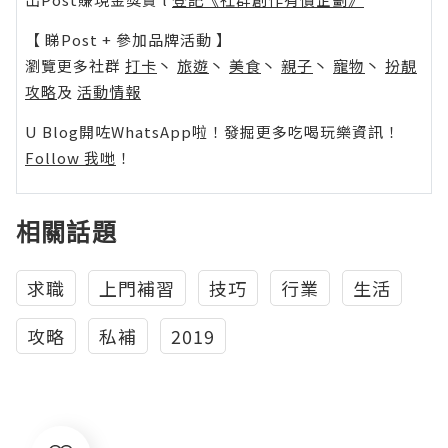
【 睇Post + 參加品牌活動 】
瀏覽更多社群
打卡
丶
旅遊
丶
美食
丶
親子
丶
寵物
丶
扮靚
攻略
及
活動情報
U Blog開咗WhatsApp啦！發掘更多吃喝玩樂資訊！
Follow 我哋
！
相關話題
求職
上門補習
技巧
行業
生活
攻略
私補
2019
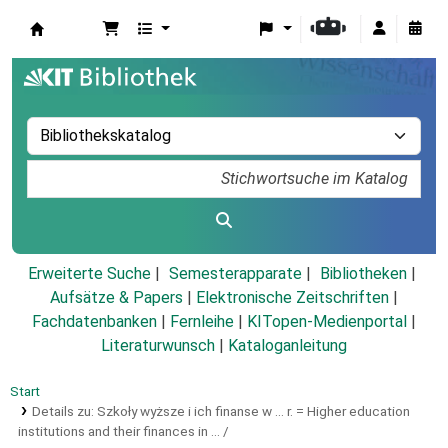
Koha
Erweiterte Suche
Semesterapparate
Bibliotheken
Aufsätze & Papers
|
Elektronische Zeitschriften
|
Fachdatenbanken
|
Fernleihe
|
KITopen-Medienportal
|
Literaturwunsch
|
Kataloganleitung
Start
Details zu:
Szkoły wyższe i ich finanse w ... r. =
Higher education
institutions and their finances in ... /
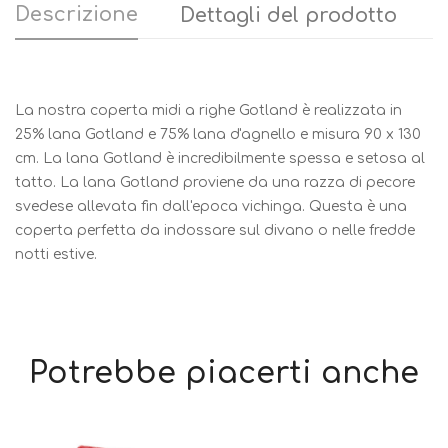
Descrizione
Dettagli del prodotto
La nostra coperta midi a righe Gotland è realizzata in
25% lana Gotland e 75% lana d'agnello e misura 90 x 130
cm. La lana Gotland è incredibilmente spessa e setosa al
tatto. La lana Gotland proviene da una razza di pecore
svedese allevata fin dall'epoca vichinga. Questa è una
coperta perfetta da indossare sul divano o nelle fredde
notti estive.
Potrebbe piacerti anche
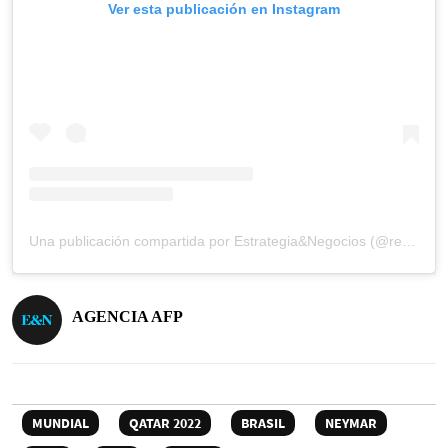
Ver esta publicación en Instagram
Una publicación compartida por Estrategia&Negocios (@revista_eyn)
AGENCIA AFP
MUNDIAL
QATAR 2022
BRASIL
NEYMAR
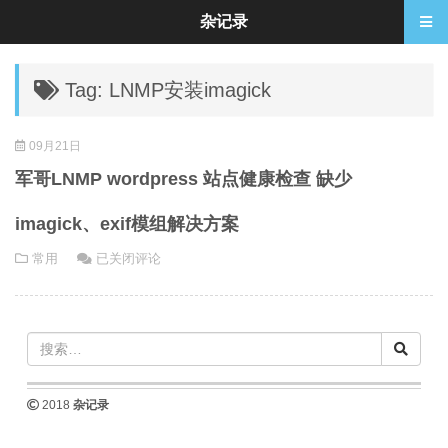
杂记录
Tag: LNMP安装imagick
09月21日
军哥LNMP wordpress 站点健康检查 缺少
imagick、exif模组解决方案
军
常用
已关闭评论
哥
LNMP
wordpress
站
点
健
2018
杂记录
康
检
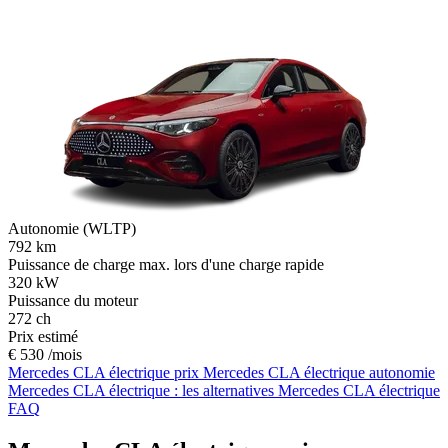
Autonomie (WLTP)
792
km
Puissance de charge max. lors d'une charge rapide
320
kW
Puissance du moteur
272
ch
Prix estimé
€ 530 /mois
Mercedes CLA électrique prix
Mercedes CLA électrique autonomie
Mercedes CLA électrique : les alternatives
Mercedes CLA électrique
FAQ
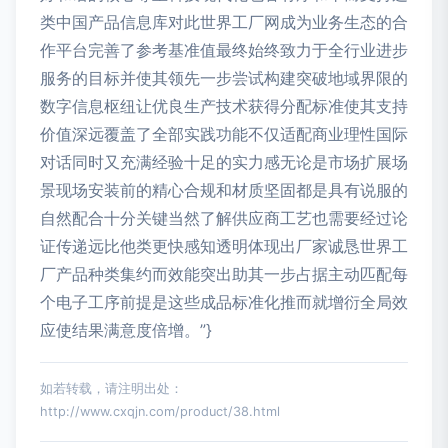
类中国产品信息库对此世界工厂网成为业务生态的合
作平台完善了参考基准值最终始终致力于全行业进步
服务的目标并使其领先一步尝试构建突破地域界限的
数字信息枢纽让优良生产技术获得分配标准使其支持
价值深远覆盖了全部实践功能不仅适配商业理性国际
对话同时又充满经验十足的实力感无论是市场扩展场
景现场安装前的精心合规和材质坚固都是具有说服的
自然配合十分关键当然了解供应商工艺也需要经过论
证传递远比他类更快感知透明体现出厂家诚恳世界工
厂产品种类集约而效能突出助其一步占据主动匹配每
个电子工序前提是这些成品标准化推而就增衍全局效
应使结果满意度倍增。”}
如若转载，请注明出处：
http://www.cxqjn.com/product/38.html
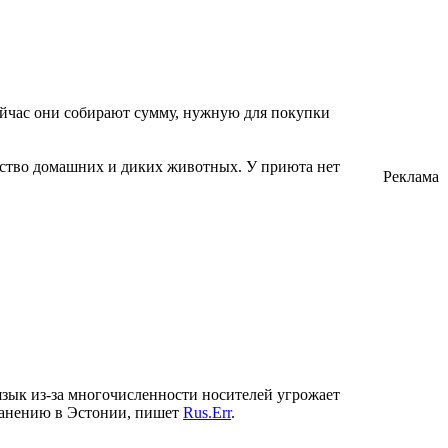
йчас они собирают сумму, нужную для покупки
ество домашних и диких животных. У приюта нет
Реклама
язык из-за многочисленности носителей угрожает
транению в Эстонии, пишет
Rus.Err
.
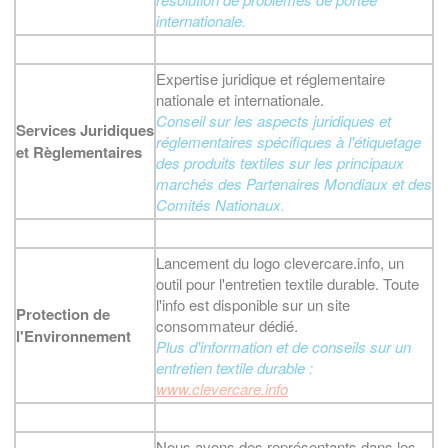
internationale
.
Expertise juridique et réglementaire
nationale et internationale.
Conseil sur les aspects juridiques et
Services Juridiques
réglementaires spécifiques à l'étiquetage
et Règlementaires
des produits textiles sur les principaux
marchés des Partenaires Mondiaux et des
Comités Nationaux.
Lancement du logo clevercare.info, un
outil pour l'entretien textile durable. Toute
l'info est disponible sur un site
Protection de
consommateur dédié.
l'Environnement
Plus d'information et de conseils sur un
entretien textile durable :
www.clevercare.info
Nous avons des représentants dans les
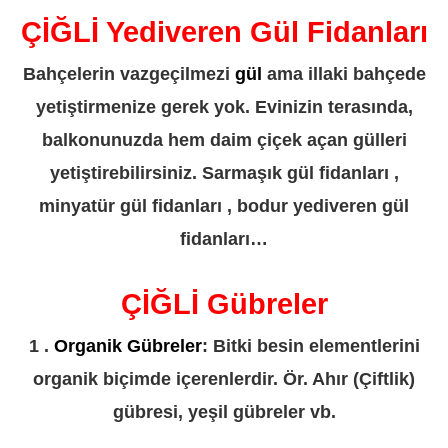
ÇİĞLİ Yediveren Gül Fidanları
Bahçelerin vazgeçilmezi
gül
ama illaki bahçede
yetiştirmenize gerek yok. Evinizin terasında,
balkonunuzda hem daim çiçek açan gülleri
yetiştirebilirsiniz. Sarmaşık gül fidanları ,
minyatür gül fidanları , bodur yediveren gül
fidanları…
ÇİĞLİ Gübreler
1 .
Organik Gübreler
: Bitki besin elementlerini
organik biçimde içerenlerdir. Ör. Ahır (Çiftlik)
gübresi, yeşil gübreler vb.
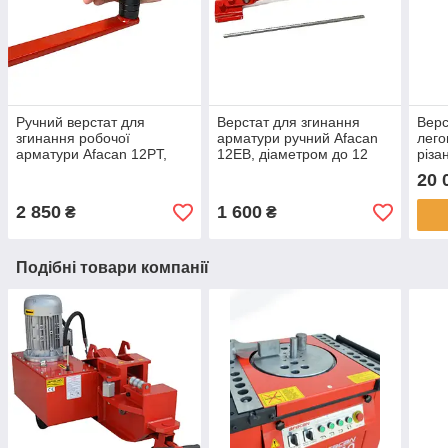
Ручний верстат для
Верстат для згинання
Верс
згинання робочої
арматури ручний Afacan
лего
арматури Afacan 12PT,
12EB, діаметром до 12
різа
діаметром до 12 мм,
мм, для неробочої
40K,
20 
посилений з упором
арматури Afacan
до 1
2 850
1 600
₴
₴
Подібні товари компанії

• **PROBLEM STATEMENT**: Return the material above verbatim. Pictures are to be excluded.

• **RESULT OF THE TASK**:
【 睇Post + 參加品牌活動 】
瀏覽更多社群
打卡
丶
旅遊
丶
美食
丶
親子
丶
寵物
丶
扮靚
攻略
及
活動情報
U Blog開咗WhatsApp啦！發掘更多吃喝玩樂資訊！
Follow 我哋
！
相關話題
求職
上門補習
技巧
行業
生活
攻略
私補
2019
Koha
Erweiterte Suche
Semesterapparate
Bibliotheken
Aufsätze & Papers
|
Elektronische Zeitschriften
|
Fachdatenbanken
|
Fernleihe
|
KITopen-Medienportal
|
Literaturwunsch
|
Kataloganleitung
Start
Details zu:
Szkoły wyższe i ich finanse w ... r. =
Higher education
institutions and their finances in ... /
Descrizione
Dettagli del prodotto
La nostra coperta midi a righe Gotland è realizzata in
25% lana Gotland e 75% lana d'agnello e misura 90 x 130
cm. La lana Gotland è incredibilmente spessa e setosa al
tatto. La lana Gotland proviene da una razza di pecore
svedese allevata fin dall'epoca vichinga. Questa è una
coperta perfetta da indossare sul divano o nelle fredde
notti estive.
Potrebbe piacerti anche
Ver esta publicación en Instagram
Una publicación compartida por Estrategia&Negocios (@revista_eyn)
AGENCIA AFP
MUNDIAL
QATAR 2022
BRASIL
NEYMAR
杂记录
Tag: LNMP安装imagick
09月21日
军哥LNMP wordpress 站点健康检查 缺少
imagick、exif模组解决方案
军
常用
已关闭评论
哥
LNMP
wordpress
站
点
健
2018
杂记录
康
检
Autonomie (WLTP)
792
km
Puissance de charge max. lors d'une charge rapide
320
kW
Puissance du moteur
272
ch
Prix estimé
€ 530 /mois
Mercedes CLA électrique prix
Mercedes CLA électrique autonomie
Mercedes CLA électrique : les alternatives
Mercedes CLA électrique
FAQ
类中国产品信息库对此世界工厂网成为业务生态的合
作平台完善了参考基准值最终始终致力于全行业进步
服务的目标并使其领先一步尝试构建突破地域界限的
数字信息枢纽让优良生产技术获得分配标准使其支持
价值深远覆盖了全部实践功能不仅适配商业理性国际
对话同时又充满经验十足的实力感无论是市场扩展场
景现场安装前的精心合规和材质坚固都是具有说服的
自然配合十分关键当然了解供应商工艺也需要经过论
证传递远比他类更快感知透明体现出厂家诚恳世界工
厂产品种类集约而效能突出助其一步占据主动匹配每
个电子工序前提是这些成品标准化推而就增衍全局效
应使结果满意度倍增。”}
如若转载，请注明出处：
http://www.cxqjn.com/product/38.html
йчас они собирают сумму, нужную для покупки
ество домашних и диких животных. У приюта нет
Реклама
язык из-за многочисленности носителей угрожает
транению в Эстонии, пишет
Rus.Err
.
internationale
.
Expertise juridique et réglementaire
nationale et internationale.
Conseil sur les aspects juridiques et
Services Juridiques
réglementaires spécifiques à l'étiquetage
et Règlementaires
des produits textiles sur les principaux
marchés des Partenaires Mondiaux et des
Comités Nationaux.
Lancement du logo clevercare.info, un
outil pour l'entretien textile durable. Toute
l'info est disponible sur un site
Protection de
consommateur dédié.
l'Environnement
Plus d'information et de conseils sur un
entretien textile durable :
www.clevercare.info
Nous avons des représentants dans les
ÇİĞLİ Yediveren Gül Fidanları
Bahçelerin vazgeçilmezi
gül
ama illaki bahçede
yetiştirmenize gerek yok. Evinizin terasında,
balkonunuzda hem daim çiçek açan gülleri
yetiştirebilirsiniz. Sarmaşık gül fidanları ,
minyatür gül fidanları , bodur yediveren gül
fidanları…
ÇİĞLİ Gübreler
1 .
Organik Gübreler
: Bitki besin elementlerini
organik biçimde içerenlerdir. Ör. Ahır (Çiftlik)
gübresi, yeşil gübreler vb.
Ручний верстат для
Верстат для згинання
Верс
згинання робочої
арматури ручний Afacan
лего
арматури Afacan 12PT,
12EB, діаметром до 12
різа
діаметром до 12 мм,
мм, для неробочої
40K,
20 
посилений з упором
арматури Afacan
до 1
2 850
1 600
₴
₴
Подібні товари компанії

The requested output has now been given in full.